*Problem to work on*.
Read the data below line by line and state how many lines hold "حالت". Nothing else belongs in the answer.

(Stored data)
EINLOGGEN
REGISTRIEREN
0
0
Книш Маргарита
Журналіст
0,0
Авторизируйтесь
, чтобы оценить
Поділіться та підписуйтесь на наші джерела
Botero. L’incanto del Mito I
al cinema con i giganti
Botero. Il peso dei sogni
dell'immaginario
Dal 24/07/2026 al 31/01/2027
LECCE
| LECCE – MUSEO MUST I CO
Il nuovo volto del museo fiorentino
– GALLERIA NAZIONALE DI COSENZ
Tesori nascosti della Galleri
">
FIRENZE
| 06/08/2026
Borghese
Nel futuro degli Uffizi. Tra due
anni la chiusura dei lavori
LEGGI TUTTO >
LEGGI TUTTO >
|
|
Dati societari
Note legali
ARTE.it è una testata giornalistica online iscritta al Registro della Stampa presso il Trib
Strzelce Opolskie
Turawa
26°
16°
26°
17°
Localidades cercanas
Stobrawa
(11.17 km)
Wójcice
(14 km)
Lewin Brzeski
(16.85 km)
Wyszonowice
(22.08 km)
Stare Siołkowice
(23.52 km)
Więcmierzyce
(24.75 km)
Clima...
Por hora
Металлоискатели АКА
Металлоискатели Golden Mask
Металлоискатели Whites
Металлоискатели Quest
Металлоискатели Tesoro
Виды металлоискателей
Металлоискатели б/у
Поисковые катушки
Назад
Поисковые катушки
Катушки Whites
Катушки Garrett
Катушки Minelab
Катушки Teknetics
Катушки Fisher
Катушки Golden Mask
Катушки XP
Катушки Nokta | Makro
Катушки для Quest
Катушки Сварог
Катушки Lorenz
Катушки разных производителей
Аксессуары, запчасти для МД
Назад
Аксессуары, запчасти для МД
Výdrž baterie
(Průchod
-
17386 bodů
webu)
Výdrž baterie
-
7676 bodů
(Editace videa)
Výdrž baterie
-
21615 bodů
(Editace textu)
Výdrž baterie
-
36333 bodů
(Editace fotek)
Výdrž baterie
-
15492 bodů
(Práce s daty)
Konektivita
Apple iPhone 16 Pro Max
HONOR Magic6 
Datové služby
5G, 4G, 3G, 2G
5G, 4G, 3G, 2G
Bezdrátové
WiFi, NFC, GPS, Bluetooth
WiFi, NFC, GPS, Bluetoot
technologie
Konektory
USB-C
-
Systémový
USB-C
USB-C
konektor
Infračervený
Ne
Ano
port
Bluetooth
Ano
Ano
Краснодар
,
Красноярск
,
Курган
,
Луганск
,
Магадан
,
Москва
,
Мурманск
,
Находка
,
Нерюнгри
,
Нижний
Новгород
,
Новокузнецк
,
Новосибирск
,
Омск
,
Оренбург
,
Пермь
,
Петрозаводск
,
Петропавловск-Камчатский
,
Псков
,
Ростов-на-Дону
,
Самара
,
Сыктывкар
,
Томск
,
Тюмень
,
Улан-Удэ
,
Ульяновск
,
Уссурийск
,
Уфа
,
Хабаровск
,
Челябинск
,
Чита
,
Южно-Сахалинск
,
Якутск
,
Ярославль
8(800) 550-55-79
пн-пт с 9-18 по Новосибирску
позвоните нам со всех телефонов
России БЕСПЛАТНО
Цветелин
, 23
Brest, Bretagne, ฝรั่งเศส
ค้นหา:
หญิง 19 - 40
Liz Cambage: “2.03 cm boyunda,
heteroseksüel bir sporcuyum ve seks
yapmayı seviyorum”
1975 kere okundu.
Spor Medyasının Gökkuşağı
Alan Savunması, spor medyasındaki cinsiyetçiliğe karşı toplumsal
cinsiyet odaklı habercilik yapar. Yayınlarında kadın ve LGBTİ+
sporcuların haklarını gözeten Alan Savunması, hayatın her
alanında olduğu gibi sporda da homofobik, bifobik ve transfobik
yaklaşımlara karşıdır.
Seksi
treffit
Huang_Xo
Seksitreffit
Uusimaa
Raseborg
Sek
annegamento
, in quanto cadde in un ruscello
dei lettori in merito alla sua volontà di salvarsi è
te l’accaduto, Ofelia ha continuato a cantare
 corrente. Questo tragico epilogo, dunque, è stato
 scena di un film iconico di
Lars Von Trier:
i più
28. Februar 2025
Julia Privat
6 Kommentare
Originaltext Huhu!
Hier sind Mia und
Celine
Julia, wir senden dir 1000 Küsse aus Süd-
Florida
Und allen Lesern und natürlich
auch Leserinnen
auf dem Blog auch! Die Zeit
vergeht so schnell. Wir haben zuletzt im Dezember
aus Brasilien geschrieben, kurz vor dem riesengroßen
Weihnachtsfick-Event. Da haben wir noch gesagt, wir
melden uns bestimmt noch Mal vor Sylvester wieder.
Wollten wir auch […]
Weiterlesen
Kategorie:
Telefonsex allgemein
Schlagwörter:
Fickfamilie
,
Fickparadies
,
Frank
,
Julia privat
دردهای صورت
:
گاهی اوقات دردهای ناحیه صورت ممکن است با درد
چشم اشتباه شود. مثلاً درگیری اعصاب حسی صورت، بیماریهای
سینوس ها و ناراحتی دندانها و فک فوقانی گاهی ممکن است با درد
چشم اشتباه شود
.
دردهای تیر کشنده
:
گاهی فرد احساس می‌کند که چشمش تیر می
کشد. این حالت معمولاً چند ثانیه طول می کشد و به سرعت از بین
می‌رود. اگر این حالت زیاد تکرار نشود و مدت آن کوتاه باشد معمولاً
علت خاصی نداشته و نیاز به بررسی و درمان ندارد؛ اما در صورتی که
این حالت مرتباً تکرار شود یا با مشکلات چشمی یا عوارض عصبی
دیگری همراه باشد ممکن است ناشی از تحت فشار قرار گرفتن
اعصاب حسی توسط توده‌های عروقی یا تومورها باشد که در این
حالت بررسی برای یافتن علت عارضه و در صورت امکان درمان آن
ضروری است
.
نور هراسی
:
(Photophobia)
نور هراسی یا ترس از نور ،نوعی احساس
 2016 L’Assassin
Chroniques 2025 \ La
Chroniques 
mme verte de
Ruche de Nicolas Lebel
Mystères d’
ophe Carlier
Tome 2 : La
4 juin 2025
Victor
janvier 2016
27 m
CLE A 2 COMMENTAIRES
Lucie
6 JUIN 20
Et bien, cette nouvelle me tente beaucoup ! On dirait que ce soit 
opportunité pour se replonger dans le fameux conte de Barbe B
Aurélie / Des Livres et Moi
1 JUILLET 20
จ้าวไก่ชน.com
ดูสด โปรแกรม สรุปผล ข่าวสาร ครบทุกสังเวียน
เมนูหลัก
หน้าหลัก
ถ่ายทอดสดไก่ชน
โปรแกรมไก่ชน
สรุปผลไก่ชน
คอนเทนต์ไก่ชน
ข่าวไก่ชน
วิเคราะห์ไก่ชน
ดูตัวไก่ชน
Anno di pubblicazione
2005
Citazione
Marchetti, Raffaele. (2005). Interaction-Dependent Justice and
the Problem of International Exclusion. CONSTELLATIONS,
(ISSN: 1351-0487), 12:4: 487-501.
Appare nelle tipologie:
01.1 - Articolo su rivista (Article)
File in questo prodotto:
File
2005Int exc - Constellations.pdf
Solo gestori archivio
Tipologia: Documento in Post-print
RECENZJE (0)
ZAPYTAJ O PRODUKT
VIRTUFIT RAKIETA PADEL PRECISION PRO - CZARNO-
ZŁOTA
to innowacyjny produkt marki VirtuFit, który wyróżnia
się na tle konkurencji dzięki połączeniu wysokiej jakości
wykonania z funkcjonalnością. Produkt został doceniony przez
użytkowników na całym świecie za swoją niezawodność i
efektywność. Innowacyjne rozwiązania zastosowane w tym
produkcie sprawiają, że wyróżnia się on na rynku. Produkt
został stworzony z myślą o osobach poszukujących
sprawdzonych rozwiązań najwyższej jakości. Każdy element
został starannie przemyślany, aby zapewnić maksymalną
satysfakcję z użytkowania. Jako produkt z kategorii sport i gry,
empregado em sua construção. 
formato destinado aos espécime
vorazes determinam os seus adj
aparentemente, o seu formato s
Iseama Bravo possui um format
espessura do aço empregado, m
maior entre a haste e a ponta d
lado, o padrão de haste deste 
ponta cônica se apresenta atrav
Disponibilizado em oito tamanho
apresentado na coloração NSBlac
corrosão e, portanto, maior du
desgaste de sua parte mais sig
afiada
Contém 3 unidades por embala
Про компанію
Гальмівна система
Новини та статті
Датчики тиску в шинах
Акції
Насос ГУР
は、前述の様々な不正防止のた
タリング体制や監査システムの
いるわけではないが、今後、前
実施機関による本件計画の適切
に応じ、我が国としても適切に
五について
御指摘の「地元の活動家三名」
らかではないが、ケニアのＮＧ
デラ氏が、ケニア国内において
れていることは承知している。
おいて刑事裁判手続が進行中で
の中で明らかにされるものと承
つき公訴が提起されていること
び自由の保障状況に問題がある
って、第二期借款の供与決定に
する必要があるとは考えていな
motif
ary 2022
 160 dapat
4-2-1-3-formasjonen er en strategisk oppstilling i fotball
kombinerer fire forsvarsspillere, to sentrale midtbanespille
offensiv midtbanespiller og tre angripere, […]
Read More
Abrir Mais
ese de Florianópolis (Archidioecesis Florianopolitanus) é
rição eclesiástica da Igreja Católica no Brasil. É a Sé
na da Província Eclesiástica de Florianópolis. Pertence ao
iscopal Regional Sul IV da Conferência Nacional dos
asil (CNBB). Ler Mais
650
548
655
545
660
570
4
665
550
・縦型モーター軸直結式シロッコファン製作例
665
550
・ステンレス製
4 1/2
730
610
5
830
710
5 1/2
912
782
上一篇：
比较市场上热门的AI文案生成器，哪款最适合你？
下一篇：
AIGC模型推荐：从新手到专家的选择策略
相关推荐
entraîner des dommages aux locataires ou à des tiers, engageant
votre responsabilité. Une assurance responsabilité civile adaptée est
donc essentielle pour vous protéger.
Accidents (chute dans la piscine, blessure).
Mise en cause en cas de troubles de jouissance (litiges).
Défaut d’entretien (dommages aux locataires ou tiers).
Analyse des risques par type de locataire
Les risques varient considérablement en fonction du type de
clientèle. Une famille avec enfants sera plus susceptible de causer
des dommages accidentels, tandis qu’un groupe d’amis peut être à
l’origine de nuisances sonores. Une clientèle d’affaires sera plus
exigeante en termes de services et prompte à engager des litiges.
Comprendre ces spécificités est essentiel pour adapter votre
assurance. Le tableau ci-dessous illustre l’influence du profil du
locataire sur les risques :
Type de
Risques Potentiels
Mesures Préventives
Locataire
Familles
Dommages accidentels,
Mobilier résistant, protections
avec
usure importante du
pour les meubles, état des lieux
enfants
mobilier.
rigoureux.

*Response to this exercise*.
4